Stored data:

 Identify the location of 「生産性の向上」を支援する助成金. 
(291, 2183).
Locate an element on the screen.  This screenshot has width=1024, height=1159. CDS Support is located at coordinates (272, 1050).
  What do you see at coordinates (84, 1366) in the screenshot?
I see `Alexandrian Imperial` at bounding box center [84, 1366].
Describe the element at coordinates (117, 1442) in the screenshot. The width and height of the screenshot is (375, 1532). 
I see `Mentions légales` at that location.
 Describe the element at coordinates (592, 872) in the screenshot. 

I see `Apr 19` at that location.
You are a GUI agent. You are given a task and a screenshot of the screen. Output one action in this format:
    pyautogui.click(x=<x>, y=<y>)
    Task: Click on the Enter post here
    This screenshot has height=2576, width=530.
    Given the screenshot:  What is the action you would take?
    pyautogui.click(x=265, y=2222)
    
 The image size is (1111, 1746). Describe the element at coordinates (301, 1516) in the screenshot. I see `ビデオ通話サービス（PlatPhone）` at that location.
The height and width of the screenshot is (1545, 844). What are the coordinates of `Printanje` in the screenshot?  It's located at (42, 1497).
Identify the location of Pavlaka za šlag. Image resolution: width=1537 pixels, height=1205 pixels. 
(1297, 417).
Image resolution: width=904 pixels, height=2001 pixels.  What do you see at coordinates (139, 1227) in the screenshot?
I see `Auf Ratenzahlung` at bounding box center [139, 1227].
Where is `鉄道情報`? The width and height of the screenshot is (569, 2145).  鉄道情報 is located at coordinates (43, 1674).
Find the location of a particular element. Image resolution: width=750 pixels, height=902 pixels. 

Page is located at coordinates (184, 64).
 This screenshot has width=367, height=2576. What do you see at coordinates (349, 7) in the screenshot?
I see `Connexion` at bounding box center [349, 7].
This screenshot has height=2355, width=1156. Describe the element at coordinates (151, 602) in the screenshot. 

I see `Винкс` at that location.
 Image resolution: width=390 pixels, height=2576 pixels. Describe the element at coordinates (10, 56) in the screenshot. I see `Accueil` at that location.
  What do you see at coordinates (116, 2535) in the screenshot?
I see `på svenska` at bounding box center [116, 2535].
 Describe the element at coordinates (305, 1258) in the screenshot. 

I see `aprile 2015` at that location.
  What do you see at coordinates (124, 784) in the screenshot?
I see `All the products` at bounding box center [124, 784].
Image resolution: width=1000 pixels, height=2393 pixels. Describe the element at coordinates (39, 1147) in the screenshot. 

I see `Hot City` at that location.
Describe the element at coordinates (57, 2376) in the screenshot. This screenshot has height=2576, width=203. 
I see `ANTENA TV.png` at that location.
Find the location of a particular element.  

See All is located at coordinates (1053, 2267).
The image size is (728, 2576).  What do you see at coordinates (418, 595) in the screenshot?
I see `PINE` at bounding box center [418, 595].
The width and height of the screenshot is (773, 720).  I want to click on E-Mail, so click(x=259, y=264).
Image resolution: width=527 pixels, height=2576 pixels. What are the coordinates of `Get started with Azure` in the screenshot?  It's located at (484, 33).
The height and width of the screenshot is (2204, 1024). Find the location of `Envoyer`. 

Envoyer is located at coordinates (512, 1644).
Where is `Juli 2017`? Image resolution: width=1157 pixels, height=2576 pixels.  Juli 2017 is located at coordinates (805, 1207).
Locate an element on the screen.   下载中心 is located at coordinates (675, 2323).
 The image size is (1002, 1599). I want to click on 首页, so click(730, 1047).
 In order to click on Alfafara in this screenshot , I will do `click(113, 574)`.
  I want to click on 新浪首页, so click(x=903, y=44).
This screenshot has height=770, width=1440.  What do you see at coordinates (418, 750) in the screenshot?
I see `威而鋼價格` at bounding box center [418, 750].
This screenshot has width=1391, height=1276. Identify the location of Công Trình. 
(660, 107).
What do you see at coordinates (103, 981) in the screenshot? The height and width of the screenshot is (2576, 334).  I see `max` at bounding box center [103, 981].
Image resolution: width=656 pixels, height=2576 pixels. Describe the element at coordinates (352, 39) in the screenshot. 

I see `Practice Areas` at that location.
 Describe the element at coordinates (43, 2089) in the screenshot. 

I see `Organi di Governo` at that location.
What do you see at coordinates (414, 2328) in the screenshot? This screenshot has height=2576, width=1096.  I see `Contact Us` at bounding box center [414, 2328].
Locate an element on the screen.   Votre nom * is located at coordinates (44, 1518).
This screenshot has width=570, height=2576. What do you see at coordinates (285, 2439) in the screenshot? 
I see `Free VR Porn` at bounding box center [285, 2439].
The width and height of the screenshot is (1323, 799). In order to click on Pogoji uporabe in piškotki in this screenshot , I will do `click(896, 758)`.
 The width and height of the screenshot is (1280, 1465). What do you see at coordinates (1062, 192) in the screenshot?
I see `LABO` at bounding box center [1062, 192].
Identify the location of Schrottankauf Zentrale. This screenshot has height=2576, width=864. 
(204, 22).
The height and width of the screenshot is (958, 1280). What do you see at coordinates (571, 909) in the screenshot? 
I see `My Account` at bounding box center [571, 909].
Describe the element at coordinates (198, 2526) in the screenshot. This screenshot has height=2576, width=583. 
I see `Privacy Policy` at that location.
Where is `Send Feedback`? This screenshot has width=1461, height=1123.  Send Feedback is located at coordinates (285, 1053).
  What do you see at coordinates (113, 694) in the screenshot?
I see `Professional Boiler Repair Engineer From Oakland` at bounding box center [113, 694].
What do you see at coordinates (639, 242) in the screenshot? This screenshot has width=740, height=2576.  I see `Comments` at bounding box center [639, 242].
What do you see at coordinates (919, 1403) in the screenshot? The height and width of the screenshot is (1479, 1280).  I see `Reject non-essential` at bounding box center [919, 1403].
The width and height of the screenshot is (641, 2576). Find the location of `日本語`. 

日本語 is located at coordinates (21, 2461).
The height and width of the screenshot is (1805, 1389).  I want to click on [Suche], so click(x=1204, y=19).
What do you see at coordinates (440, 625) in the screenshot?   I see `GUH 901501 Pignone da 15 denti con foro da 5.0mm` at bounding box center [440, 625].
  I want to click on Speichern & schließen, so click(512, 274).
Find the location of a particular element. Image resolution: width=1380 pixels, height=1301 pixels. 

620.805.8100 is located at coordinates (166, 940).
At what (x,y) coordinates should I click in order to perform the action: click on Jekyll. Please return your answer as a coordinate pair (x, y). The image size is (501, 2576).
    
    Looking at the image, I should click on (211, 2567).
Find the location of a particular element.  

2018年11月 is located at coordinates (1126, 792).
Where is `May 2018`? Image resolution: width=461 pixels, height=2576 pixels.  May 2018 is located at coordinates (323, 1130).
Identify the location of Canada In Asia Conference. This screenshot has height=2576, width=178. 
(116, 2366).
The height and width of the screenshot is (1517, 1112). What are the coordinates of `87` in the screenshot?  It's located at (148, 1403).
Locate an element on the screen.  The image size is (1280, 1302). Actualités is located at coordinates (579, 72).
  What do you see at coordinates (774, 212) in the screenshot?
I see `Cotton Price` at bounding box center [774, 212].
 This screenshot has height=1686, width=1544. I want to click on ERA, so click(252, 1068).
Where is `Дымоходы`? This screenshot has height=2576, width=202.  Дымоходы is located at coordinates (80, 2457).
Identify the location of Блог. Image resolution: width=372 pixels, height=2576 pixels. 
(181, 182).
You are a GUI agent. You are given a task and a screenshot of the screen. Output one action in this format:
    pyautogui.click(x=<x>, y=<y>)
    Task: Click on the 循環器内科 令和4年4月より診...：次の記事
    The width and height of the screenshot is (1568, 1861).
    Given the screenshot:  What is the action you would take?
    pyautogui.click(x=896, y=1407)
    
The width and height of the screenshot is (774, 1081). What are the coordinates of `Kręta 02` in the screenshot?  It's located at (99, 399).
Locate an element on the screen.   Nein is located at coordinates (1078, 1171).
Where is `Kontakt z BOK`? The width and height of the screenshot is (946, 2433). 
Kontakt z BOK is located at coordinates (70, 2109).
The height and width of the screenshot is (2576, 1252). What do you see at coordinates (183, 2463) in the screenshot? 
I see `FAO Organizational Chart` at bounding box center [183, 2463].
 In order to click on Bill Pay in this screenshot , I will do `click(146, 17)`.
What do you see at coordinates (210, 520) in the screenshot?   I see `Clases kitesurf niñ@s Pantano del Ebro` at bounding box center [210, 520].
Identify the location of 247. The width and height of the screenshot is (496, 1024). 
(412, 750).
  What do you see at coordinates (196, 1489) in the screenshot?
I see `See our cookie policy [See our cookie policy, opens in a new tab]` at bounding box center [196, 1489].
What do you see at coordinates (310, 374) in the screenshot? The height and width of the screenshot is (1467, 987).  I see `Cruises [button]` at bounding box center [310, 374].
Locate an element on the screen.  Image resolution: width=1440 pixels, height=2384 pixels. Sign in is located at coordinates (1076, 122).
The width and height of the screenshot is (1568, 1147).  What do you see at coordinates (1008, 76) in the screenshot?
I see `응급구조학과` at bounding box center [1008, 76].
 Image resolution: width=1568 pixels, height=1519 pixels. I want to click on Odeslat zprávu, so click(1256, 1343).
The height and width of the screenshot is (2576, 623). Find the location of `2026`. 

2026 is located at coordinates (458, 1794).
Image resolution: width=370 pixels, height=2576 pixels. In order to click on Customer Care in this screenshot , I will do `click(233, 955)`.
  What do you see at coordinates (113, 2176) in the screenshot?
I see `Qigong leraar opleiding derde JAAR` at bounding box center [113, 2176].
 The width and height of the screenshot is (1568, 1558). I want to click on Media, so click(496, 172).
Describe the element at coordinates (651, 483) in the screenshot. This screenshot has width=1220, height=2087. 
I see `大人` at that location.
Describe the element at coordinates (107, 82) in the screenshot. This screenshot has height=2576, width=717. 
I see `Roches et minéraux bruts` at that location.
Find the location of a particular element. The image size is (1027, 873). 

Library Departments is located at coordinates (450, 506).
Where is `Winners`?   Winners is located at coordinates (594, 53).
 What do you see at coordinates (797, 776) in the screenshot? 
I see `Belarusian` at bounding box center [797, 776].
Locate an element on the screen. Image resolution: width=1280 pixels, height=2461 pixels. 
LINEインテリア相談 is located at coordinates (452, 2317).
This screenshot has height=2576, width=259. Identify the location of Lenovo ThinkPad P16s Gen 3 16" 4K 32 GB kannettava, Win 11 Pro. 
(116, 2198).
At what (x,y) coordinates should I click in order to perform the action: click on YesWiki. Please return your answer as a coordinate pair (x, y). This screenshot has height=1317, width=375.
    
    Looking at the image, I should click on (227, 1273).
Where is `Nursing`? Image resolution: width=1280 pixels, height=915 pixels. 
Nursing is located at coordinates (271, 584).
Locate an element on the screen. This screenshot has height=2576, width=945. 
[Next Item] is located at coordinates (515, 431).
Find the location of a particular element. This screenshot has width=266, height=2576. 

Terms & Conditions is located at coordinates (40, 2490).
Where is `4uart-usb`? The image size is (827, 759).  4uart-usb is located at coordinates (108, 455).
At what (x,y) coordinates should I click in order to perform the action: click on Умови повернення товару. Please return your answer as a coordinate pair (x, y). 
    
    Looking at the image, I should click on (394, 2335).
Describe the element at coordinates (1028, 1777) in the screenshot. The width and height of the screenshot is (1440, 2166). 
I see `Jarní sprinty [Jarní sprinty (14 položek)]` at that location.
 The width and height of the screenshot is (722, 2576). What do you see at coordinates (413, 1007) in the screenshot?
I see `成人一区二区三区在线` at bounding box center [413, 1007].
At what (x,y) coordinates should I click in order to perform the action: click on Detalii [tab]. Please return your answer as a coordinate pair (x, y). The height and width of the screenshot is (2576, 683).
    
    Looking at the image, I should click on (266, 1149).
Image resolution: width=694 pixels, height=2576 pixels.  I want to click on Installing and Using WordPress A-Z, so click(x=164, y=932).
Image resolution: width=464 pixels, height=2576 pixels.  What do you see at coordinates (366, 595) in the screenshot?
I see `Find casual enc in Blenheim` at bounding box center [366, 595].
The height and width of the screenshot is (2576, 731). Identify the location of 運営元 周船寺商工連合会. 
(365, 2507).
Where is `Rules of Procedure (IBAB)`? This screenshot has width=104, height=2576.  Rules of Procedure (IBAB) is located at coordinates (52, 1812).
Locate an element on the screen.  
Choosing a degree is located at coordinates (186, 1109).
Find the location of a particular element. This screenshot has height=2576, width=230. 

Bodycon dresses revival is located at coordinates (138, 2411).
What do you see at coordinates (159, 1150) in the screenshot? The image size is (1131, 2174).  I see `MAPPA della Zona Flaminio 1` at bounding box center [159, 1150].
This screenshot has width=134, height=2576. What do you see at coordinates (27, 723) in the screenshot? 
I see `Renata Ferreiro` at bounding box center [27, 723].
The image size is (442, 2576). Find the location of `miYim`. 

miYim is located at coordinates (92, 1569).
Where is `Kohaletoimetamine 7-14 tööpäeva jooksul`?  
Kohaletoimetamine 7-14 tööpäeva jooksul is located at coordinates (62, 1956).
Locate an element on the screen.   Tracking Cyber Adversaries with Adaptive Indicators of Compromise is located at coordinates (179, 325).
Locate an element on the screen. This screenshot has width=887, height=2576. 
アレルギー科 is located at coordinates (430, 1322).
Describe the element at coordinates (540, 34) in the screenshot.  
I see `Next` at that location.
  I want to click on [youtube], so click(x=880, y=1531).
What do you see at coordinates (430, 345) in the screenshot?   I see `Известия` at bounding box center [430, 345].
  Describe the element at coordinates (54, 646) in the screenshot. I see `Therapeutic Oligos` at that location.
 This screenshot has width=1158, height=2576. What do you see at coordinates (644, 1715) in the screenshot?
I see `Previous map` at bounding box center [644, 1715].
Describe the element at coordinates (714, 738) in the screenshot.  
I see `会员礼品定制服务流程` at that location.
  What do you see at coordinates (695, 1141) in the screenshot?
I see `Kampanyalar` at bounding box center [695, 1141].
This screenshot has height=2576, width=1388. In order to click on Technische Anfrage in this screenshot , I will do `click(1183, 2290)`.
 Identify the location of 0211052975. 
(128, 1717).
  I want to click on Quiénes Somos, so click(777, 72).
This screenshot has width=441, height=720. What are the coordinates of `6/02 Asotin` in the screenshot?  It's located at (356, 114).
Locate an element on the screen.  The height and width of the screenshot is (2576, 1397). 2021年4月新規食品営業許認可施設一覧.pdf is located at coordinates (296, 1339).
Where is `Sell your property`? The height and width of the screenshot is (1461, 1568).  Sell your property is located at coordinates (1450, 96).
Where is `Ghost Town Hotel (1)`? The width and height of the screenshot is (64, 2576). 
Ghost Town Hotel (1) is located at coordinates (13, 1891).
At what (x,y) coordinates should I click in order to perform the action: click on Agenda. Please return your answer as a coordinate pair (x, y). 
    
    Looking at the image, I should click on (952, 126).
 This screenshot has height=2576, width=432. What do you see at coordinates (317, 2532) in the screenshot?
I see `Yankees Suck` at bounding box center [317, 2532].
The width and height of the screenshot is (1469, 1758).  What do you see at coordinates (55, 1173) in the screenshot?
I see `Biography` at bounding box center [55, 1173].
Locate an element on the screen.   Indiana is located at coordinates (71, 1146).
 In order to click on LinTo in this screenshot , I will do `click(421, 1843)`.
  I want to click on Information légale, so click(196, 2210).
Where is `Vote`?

TASK DIRECTIONS
Copy only this part of the entries above: the line with "In order to click on Alfafara", the line with "What do you see at coordinates (414, 2328)", and the lines between, all exactly as written.

ANSWER TO THIS TASK
 In order to click on Alfafara in this screenshot , I will do `click(113, 574)`.
  I want to click on 新浪首页, so click(x=903, y=44).
This screenshot has height=770, width=1440.  What do you see at coordinates (418, 750) in the screenshot?
I see `威而鋼價格` at bounding box center [418, 750].
This screenshot has width=1391, height=1276. Identify the location of Công Trình. 
(660, 107).
What do you see at coordinates (103, 981) in the screenshot? The height and width of the screenshot is (2576, 334).  I see `max` at bounding box center [103, 981].
Image resolution: width=656 pixels, height=2576 pixels. Describe the element at coordinates (352, 39) in the screenshot. 

I see `Practice Areas` at that location.
 Describe the element at coordinates (43, 2089) in the screenshot. 

I see `Organi di Governo` at that location.
What do you see at coordinates (414, 2328) in the screenshot? This screenshot has height=2576, width=1096.  I see `Contact Us` at bounding box center [414, 2328].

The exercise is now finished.